Iván Agüero * CP. Sorprendente cayó la noticia de la renuncia de Paola Valencia a la Dirección de Jueces de la Federación Mexicana de Charrería (FMCH) que dirige Luis Basurto.
Mala respuesta de los directivos
Decepcionó a los dirigentes, pues pensando en nuevos tiempos, estrategias profesionales y verdaderos programas de trabajo, lo que se ha visto estos cuatro meses, no ha sido otra cosa que marruyerías, ansias de poder y una total incapacidad para coordinar y capacitar a un minúsculo grupo de cada vez menos jueces y a no más de dos mil escaramuceras. Iniciando con dos excelentes alas, como lo dije anteriormente: Paola Valencia en Jueces y Margarita Wirz en Escaramuzas, se eligió una dirección lineal, eliminándolas por completo y la dignidad poco aguanta cuando se sabe la capacidad.

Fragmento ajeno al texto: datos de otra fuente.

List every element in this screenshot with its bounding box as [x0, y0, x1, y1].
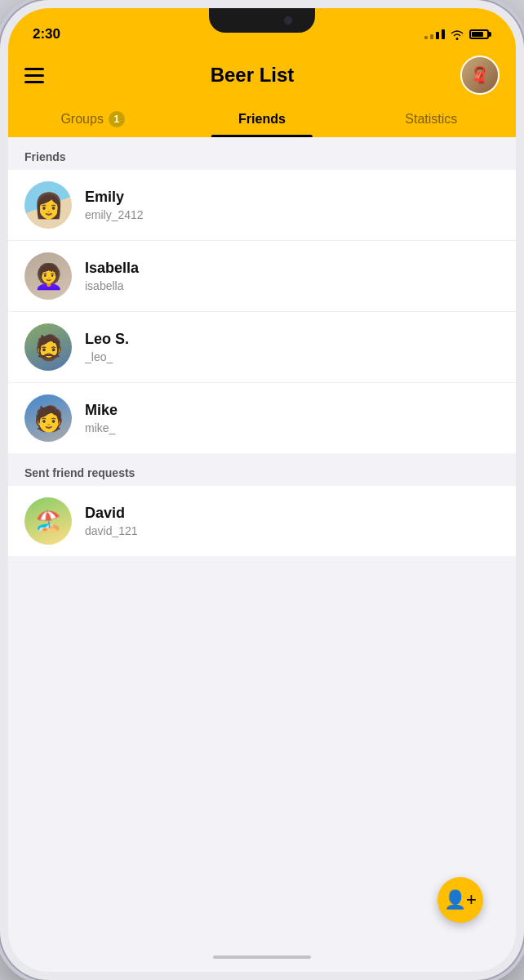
home-indicator [213, 956, 311, 959]
isabella-username: isabella [85, 279, 139, 292]
mike-info: Mike mike_ [85, 402, 118, 434]
screen-inner: Friends Emily emily_2412 Isabella isa [8, 137, 516, 972]
status-time: 2:30 [33, 26, 60, 42]
camera [284, 16, 292, 24]
leo-username: _leo_ [85, 350, 129, 363]
isabella-info: Isabella isabella [85, 260, 139, 292]
friends-list: Emily emily_2412 Isabella isabella [8, 170, 516, 453]
notch [209, 8, 315, 33]
requests-list: David david_121 [8, 486, 516, 556]
leo-info: Leo S. _leo_ [85, 331, 129, 363]
app-title: Beer List [211, 64, 295, 87]
david-avatar [24, 497, 72, 545]
requests-section-header: Sent friend requests [8, 453, 516, 486]
leo-avatar [24, 323, 72, 371]
tab-friends[interactable]: Friends [177, 103, 346, 137]
list-item[interactable]: Emily emily_2412 [8, 170, 516, 241]
signal-icon [424, 29, 445, 39]
add-friend-button[interactable]: 👤+ [437, 877, 483, 923]
emily-name: Emily [85, 189, 144, 206]
list-item[interactable]: Mike mike_ [8, 383, 516, 453]
isabella-name: Isabella [85, 260, 139, 277]
isabella-avatar [24, 252, 72, 300]
tab-groups[interactable]: Groups 1 [8, 103, 177, 137]
mike-name: Mike [85, 402, 118, 419]
emily-info: Emily emily_2412 [85, 189, 144, 221]
tab-statistics[interactable]: Statistics [347, 103, 516, 137]
tab-statistics-label: Statistics [405, 112, 457, 127]
mike-avatar [24, 394, 72, 442]
menu-button[interactable] [24, 68, 44, 83]
tab-bar: Groups 1 Friends Statistics [8, 95, 516, 137]
emily-username: emily_2412 [85, 208, 144, 221]
mike-username: mike_ [85, 421, 118, 434]
app-header: Beer List 🧣 [8, 49, 516, 95]
avatar-image: 🧣 [462, 57, 498, 93]
tab-groups-badge: 1 [109, 111, 125, 127]
david-name: David [85, 505, 138, 522]
friends-section-header: Friends [8, 137, 516, 170]
tab-groups-label: Groups [60, 112, 103, 127]
david-info: David david_121 [85, 505, 138, 537]
wifi-icon [450, 29, 464, 40]
david-username: david_121 [85, 524, 138, 537]
emily-avatar [24, 181, 72, 229]
status-icons [424, 29, 491, 40]
phone-frame: 2:30 [0, 0, 524, 980]
list-item[interactable]: Leo S. _leo_ [8, 312, 516, 383]
leo-name: Leo S. [85, 331, 129, 348]
add-friend-icon: 👤+ [444, 889, 477, 911]
tab-friends-label: Friends [238, 112, 286, 127]
list-item[interactable]: David david_121 [8, 486, 516, 556]
main-content: Friends Emily emily_2412 Isabella isa [8, 137, 516, 972]
battery-icon [469, 29, 491, 39]
list-item[interactable]: Isabella isabella [8, 241, 516, 312]
screen: 2:30 [8, 8, 516, 972]
user-avatar[interactable]: 🧣 [460, 56, 500, 95]
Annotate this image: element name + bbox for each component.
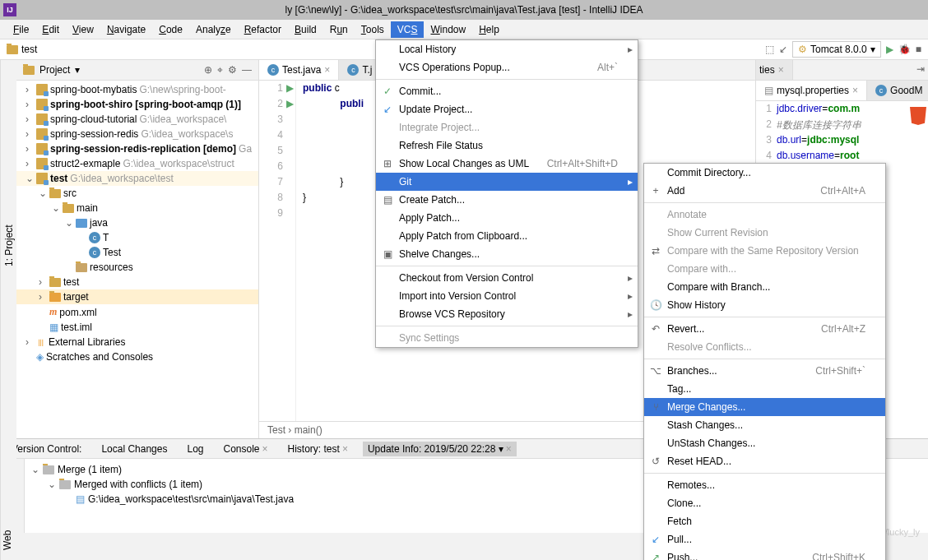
tree-item[interactable]: ▦test.iml [16, 320, 258, 335]
tree-arrow-icon[interactable]: ⌄ [26, 173, 34, 184]
tree-arrow-icon[interactable]: › [26, 158, 34, 169]
menu-item[interactable]: 🕓Show History [644, 296, 885, 314]
tree-item[interactable]: ⌄src [16, 186, 258, 201]
run-button[interactable]: ▶ [886, 44, 893, 55]
tree-arrow-icon[interactable]: › [26, 84, 34, 95]
menu-item[interactable]: Apply Patch from Clipboard... [376, 227, 638, 245]
tree-item[interactable]: ⌄test G:\idea_workspace\test [16, 171, 258, 186]
gear-icon[interactable]: ⚙ [228, 64, 237, 76]
run-gutter-icon[interactable]: ▶ [286, 82, 294, 94]
tree-item[interactable]: ›spring-boot-mybatis G:\new\spring-boot- [16, 82, 258, 97]
close-icon[interactable]: × [342, 443, 348, 455]
tree-item[interactable]: ›test [16, 275, 258, 289]
menu-item[interactable]: ⑂Merge Changes... [644, 398, 885, 416]
menu-run[interactable]: Run [323, 21, 355, 38]
menu-edit[interactable]: Edit [35, 21, 66, 38]
tree-arrow-icon[interactable]: › [26, 143, 34, 155]
tree-arrow-icon[interactable]: › [39, 276, 47, 288]
menu-code[interactable]: Code [152, 21, 189, 38]
editor-tab[interactable]: cGoodM [867, 81, 928, 100]
menu-item[interactable]: ↗Push...Ctrl+Shift+K [644, 548, 885, 560]
tree-arrow-icon[interactable]: › [39, 291, 47, 303]
nav-breadcrumb[interactable]: test [21, 44, 37, 55]
tree-item[interactable]: ›struct2-exmaple G:\idea_workspace\struc… [16, 156, 258, 171]
tree-arrow-icon[interactable]: › [26, 99, 34, 110]
tree-item[interactable]: resources [16, 260, 258, 275]
menu-vcs[interactable]: VCS [391, 21, 425, 38]
tabs-more-icon[interactable]: ⇥ [913, 60, 928, 80]
tree-arrow-icon[interactable]: › [26, 128, 34, 140]
bottom-tab[interactable]: Local Changes [96, 442, 172, 456]
tree-arrow-icon[interactable]: › [26, 113, 34, 125]
close-icon[interactable]: × [324, 64, 330, 76]
nav-back-icon[interactable]: ⬚ [765, 44, 774, 55]
menu-refactor[interactable]: Refactor [238, 21, 288, 38]
menu-item[interactable]: Apply Patch... [376, 209, 638, 227]
close-icon[interactable]: × [262, 443, 268, 455]
menu-item[interactable]: Clone... [644, 494, 885, 512]
debug-button[interactable]: 🐞 [898, 44, 911, 55]
tree-item[interactable]: ›spring-session-redis G:\idea_workspace\… [16, 127, 258, 141]
tree-arrow-icon[interactable]: ⌄ [39, 187, 47, 199]
menu-item[interactable]: Tag... [644, 380, 885, 398]
menu-item[interactable]: ↺Reset HEAD... [644, 452, 885, 470]
menu-item[interactable]: Compare with Branch... [644, 278, 885, 296]
tree-item[interactable]: cTest [16, 245, 258, 260]
tree-arrow-icon[interactable]: ⌄ [31, 464, 39, 475]
bottom-tab[interactable]: Log [182, 442, 208, 456]
editor-tab[interactable]: cTest.java× [259, 60, 339, 80]
collapse-icon[interactable]: ⊕ [204, 64, 212, 76]
run-gutter-icon[interactable]: ▶ [286, 98, 294, 109]
sidebar-web-tab[interactable]: Web [0, 419, 15, 553]
menu-item[interactable]: ↙Pull... [644, 530, 885, 548]
menu-item[interactable]: Stash Changes... [644, 416, 885, 434]
tree-item[interactable]: ◈Scratches and Consoles [16, 349, 258, 364]
menu-item[interactable]: ▤Create Patch... [376, 191, 638, 209]
menu-item[interactable]: Checkout from Version Control▸ [376, 269, 638, 287]
close-icon[interactable]: × [506, 443, 512, 455]
tree-item[interactable]: ›spring-boot-shiro [spring-boot-amqp (1)… [16, 97, 258, 112]
bottom-tab[interactable]: History: test× [283, 442, 353, 456]
menu-item[interactable]: ↶Revert...Ctrl+Alt+Z [644, 320, 885, 338]
tree-item[interactable]: ›spring-session-redis-replication [demo]… [16, 141, 258, 156]
menu-item[interactable]: Import into Version Control▸ [376, 287, 638, 305]
tab-stub[interactable]: ties× [756, 60, 793, 80]
menu-item[interactable]: ▣Shelve Changes... [376, 245, 638, 263]
menu-analyze[interactable]: Analyze [189, 21, 238, 38]
nav-dropdown-icon[interactable]: ↙ [779, 44, 787, 55]
tree-arrow-icon[interactable]: ⌄ [48, 479, 56, 490]
menu-item[interactable]: Fetch [644, 512, 885, 530]
dropdown-icon[interactable]: ▾ [75, 64, 80, 76]
project-tree[interactable]: ›spring-boot-mybatis G:\new\spring-boot-… [16, 81, 258, 438]
menu-item[interactable]: Browse VCS Repository▸ [376, 305, 638, 323]
target-icon[interactable]: ⌖ [217, 64, 223, 76]
tree-item[interactable]: ›⫼External Libraries [16, 335, 258, 349]
menu-item[interactable]: VCS Operations Popup...Alt+` [376, 58, 638, 76]
bottom-tab[interactable]: Update Info: 2019/5/20 22:28 ▾× [363, 442, 517, 456]
tree-item[interactable]: mpom.xml [16, 304, 258, 320]
menu-item[interactable]: Git▸ [376, 173, 638, 191]
tree-item[interactable]: ›spring-cloud-tutorial G:\idea_workspace… [16, 112, 258, 127]
menu-window[interactable]: Window [424, 21, 472, 38]
menu-item[interactable]: Local History▸ [376, 40, 638, 58]
menu-item[interactable]: ↙Update Project... [376, 100, 638, 118]
menu-navigate[interactable]: Navigate [100, 21, 152, 38]
run-configuration[interactable]: ⚙ Tomcat 8.0.0 ▾ [792, 41, 881, 58]
menu-item[interactable]: ✓Commit... [376, 82, 638, 100]
tree-item[interactable]: cT [16, 230, 258, 245]
close-icon[interactable]: × [778, 64, 784, 76]
menu-item[interactable]: ⌥Branches...Ctrl+Shift+` [644, 362, 885, 380]
tree-arrow-icon[interactable]: › [26, 336, 34, 348]
tree-item[interactable]: ⌄java [16, 215, 258, 230]
menu-item[interactable]: +AddCtrl+Alt+A [644, 182, 885, 200]
menu-item[interactable]: Remotes... [644, 476, 885, 494]
menu-file[interactable]: File [7, 21, 35, 38]
menu-tools[interactable]: Tools [355, 21, 391, 38]
tree-arrow-icon[interactable]: ⌄ [52, 202, 60, 214]
tree-item[interactable]: ⌄main [16, 201, 258, 215]
tree-item[interactable]: ›target [16, 289, 258, 304]
tree-arrow-icon[interactable]: ⌄ [65, 217, 73, 229]
menu-item[interactable]: Commit Directory... [644, 164, 885, 182]
stop-button[interactable]: ■ [916, 44, 921, 55]
sidebar-project-tab[interactable]: 1: Project [2, 222, 16, 271]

En una escueta y respetuosa carta, Paola dio a conocer tres de los principales motivos que le orillaron a tomar esta decisión: La indefinición hasta este abril, de sus funciones específicas, la falta de apoyo presupuestal para las llamadas que debió realizar para dar seguimiento a los compromisos que creyó eran su responsabilidad y cubrirlos y, por último y lo más grave, el desacuerdo en los movimientos de jueces en varios estados, solicitados por la Coordinadora Nacional de Escaramuzas, Isabel Cedillo, además de dos altos funcionarios de la FMCH. Estos y otros hechos, están totalmente documentados por la juez.